Have a Social Networking Snack

Writing by Brick Marketing on Monday, 25 of February , 2008 at 8:31 am

There was a time when having a good social marketing network was a great asset. Today, it’s a 100% necessity. You can be certain your competition is constantly using online resources to build their own strong, experienced, knowledgable, wise, nimble network. With today’s avalanche of information heading your way, you’d better have not only a great network, but also a great way to quickly sample lots of good stuff, or you will spend your life sorting through garbage.

Tumblr.com is a micro-blogging utility. The idea is to build a social network of connoisseurs who pick through the information smorgasbord, delivering you only the tastiest snacks.

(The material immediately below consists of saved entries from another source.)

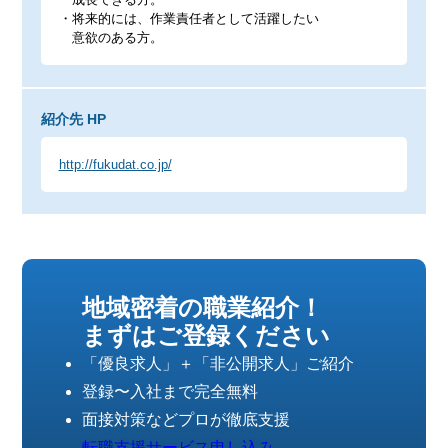
・将来的には、作業責任者として活躍したい
意欲のある方。
紹介先 HP
http://fukudat.co.jp/
地域密着の職業紹介！
まずはご登録ください
「優良求人」＋「非公開求人」ご紹介
登録〜入社まで完全無料
面接対策などプロが徹底支援
転職支援サービス申し込み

You have the option to host this social blogging platform on your own domain. You can use Tumblr to quickly post small bites of text, pictures, audio, video, & links. It’s similar to Twitter. Every person in your social network becomes your own personal editor, constantly focusing on content to publish only targeted key points, deciding this resource is important and that one is not. Then YOU glance at each thumbnail and instantly decide whether to look deeper.

Similar to the idea of the Blog Marketing Journal - but much shorter.

This is as easy and quick as social networking gets. You don’t even have to go to the Tumblr website. Just click on a toolbar icon to post a quote, picture, content, etc. You can even post content from mobile phones. It’s perfect for a large segment of the population that doesn’t want to spend their time writing a detailed blog post.

You can also feature as many as 5 RSS feeds, which means you can leverage the time you put into your social blogging. Tumblr is well-positioned to help solve your information overload problem, while making social networking much more productive for you.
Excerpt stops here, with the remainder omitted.